Obviously, all of this extra equipment costs money, and has to be maintained in properly working order. This is also only for a fish only with live rock (FOWLR) set up. If you want to keep a reef tank with corals and other invertebrates you will need a lighting system that will deliver more light to those light hungry invertebrates. You will probably also want more live rock, a refugium, and a reverse osmosis (RO) filter unit – we recommend RO filtering all of your water for freshwater or saltwater tanks, but you will definitely need one for a reef tank.
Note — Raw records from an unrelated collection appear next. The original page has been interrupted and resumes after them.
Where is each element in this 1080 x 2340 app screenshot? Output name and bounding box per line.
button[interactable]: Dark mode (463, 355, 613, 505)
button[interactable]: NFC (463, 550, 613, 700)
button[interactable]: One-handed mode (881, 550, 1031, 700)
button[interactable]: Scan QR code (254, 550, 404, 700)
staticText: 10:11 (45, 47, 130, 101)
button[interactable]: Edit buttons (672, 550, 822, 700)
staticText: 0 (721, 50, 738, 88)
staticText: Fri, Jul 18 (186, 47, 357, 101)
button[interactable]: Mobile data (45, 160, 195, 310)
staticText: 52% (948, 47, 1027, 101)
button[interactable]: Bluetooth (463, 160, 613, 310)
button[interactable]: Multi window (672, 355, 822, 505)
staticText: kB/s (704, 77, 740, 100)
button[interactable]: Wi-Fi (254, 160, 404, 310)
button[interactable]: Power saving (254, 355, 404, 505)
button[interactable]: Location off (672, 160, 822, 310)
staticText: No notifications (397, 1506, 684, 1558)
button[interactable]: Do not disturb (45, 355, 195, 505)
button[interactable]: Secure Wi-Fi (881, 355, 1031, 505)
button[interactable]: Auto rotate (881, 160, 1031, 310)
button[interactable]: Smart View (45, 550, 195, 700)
Now lets talk a little bit about ease of care. I don’t want to scare you out of keeping a saltwater aquarium so I will first say this…I honestly don’t think that the maintenance of a saltwater tank is that much more difficult. There are a few extra maintenance tasks to take care of for a saltwater tank, but in my opinion, they don’t take a long amount of time, and they aren’t that difficult.
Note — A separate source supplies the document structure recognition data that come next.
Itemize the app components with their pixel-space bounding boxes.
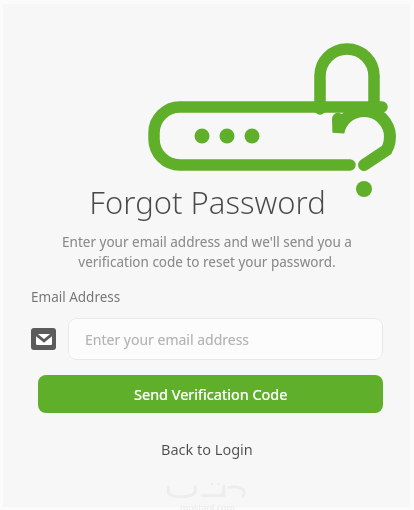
staticText: Forgot Password <box>89 181 326 223</box>
staticText: mostaql.com <box>180 501 235 510</box>
button[interactable]: Send Verification Code <box>38 375 383 413</box>
other: Email <box>31 328 56 350</box>
button[interactable]: Enter your email address <box>68 318 383 360</box>
staticText: Send Verification Code <box>134 384 288 404</box>
staticText: Enter your email address <box>85 330 250 349</box>
button[interactable]: Back to Login <box>151 435 263 463</box>
staticText: Enter your email address and we'll send … <box>62 233 352 271</box>
staticText: Email Address <box>31 288 121 306</box>
staticText: Back to Login <box>161 439 253 459</box>
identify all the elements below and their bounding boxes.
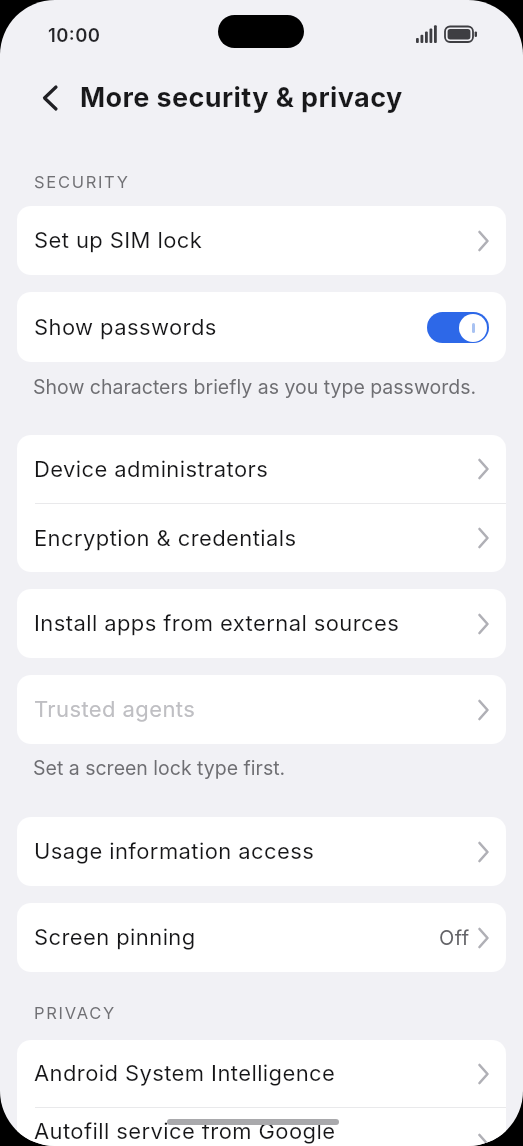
staticText: Android System Intelligence <box>34 1060 336 1087</box>
staticText: Off <box>439 926 470 950</box>
staticText: Set a screen lock type first. <box>33 756 286 780</box>
staticText: Show passwords <box>34 314 217 341</box>
button[interactable]: Usage information access <box>17 817 506 886</box>
staticText: Device administrators <box>34 456 269 483</box>
staticText: Install apps from external sources <box>34 610 400 637</box>
staticText: Autofill service from Google <box>34 1118 336 1145</box>
staticText: Set up SIM lock <box>34 227 203 254</box>
button[interactable]: Autofill service from Google <box>17 1108 506 1146</box>
button[interactable]: Show passwords <box>17 292 506 362</box>
button[interactable]: Set up SIM lock <box>17 206 506 275</box>
staticText: SECURITY <box>34 172 130 192</box>
button[interactable]: Install apps from external sources <box>17 589 506 658</box>
button[interactable]: Trusted agents <box>17 675 506 744</box>
staticText: 10:00 <box>48 24 101 46</box>
button[interactable]: Android System Intelligence <box>17 1040 506 1107</box>
staticText: Trusted agents <box>34 696 196 723</box>
button[interactable]: Device administrators <box>17 435 506 503</box>
button[interactable]: Screen pinning <box>17 903 506 972</box>
staticText: Encryption & credentials <box>34 525 297 552</box>
button[interactable]: Encryption & credentials <box>17 504 506 572</box>
staticText: More security & privacy <box>80 81 403 114</box>
staticText: Screen pinning <box>34 924 196 951</box>
staticText: Show characters briefly as you type pass… <box>33 375 477 399</box>
staticText: Usage information access <box>34 838 315 865</box>
staticText: PRIVACY <box>34 1003 116 1023</box>
button[interactable] <box>30 78 70 118</box>
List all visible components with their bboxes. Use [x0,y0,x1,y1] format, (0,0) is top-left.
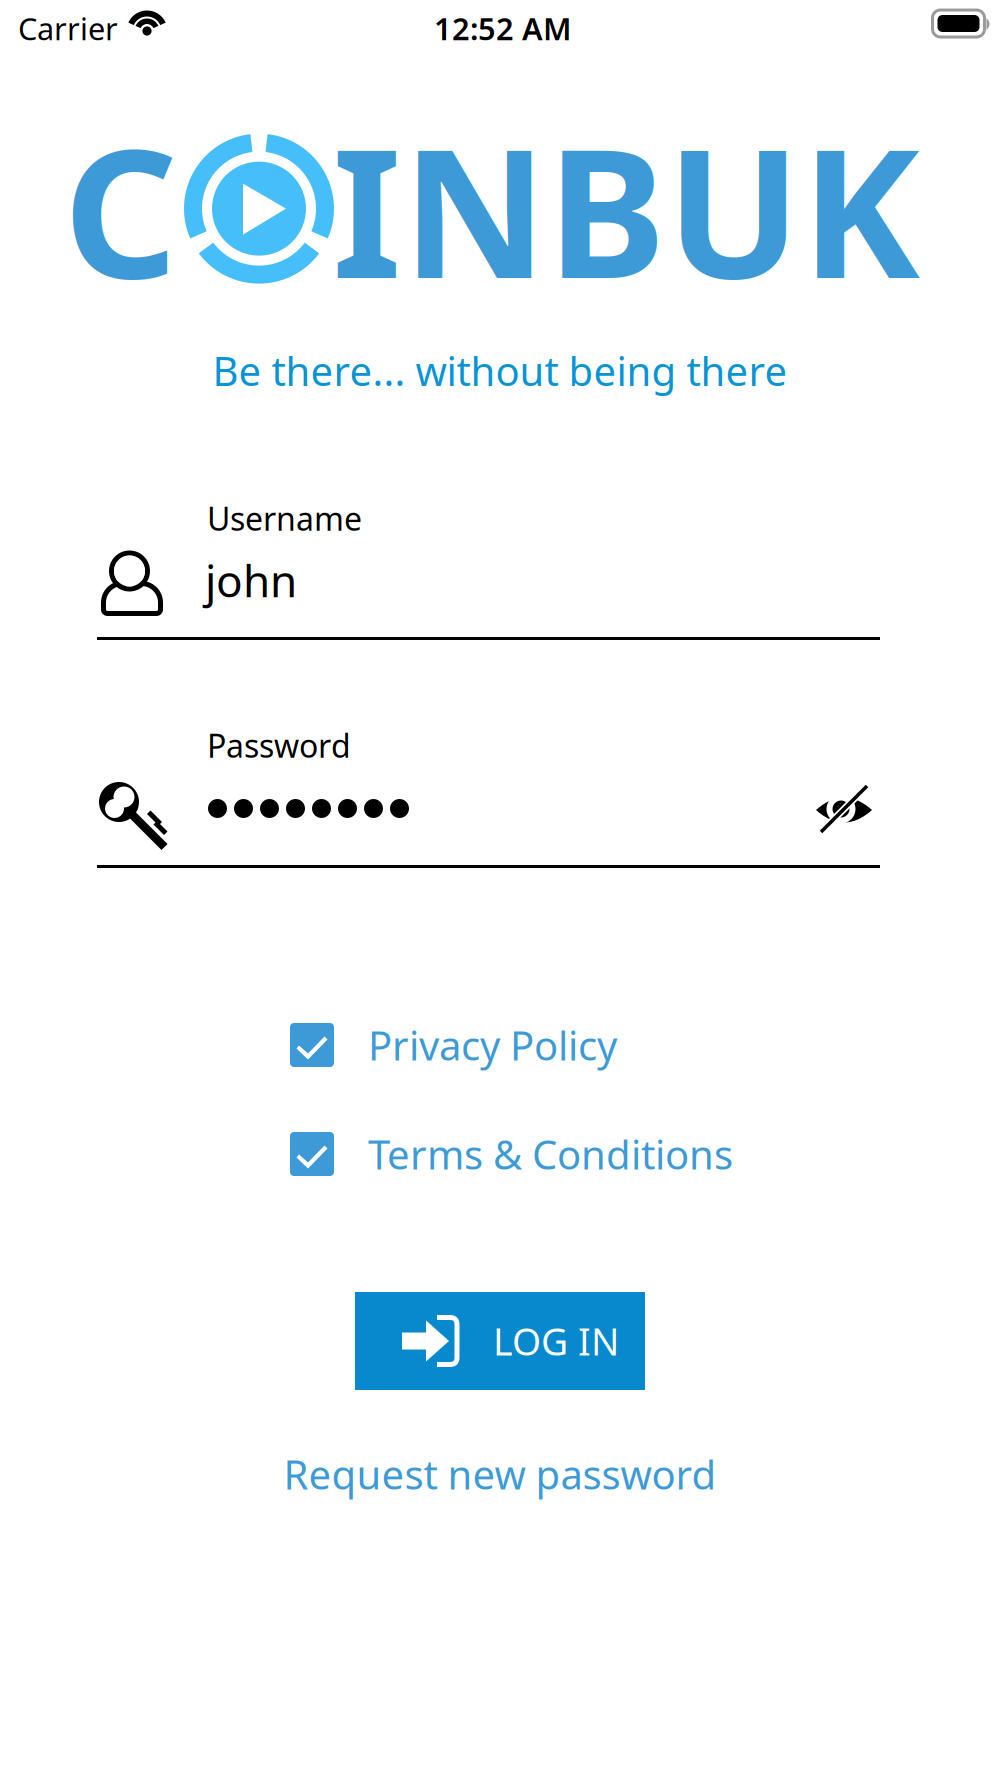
button[interactable]: Privacy Policy [290,1020,617,1070]
staticText: Username [207,497,362,540]
staticText: Request new password [284,1447,716,1500]
staticText: LOG IN [493,1316,619,1366]
button[interactable]: Show password [796,770,892,850]
staticText: C [63,90,178,327]
button[interactable]: Terms & Conditions [290,1129,733,1179]
button[interactable]: LOG IN [355,1292,645,1390]
staticText: 12:52 AM [434,8,571,49]
staticText: Be there... without being there [212,344,788,397]
staticText: Privacy Policy [368,1018,617,1072]
staticText: john [205,551,297,609]
staticText: INBUK [332,90,920,327]
button[interactable]: Request new password [280,1445,720,1503]
button[interactable]: Username [97,497,880,643]
staticText: Carrier [18,8,118,49]
staticText: Terms & Conditions [368,1127,733,1180]
button[interactable]: Password [97,724,880,868]
staticText: Password [207,724,351,766]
First, water changes for a freshwater tank are a little bit easier. This is mainly due to the fact that you don’t have to make your saltwater. You can keep a beautiful freshwater tank by using dechlorinated and filtered tap water. With saltwater aquariums you have to dechlorinate and RO filter your tap water into storage buckets to mix the salt in. This saltwater making process is usually done a few days before a water change.

Second, the livestock of a freshwater aquarium is generally a little bit easier to care for. The vast majority of freshwater aquarium fish are tank bred and tank raised. The Aquariums are their homes and where they are used to living. They are used to being fed and eating aquarium foods. They were not transported from a reef halfway around the world. Therefore, freshwater fish are much less stressed about their aquarium environment and end up being hardier fish that are a little bit easier to care for and keep happy.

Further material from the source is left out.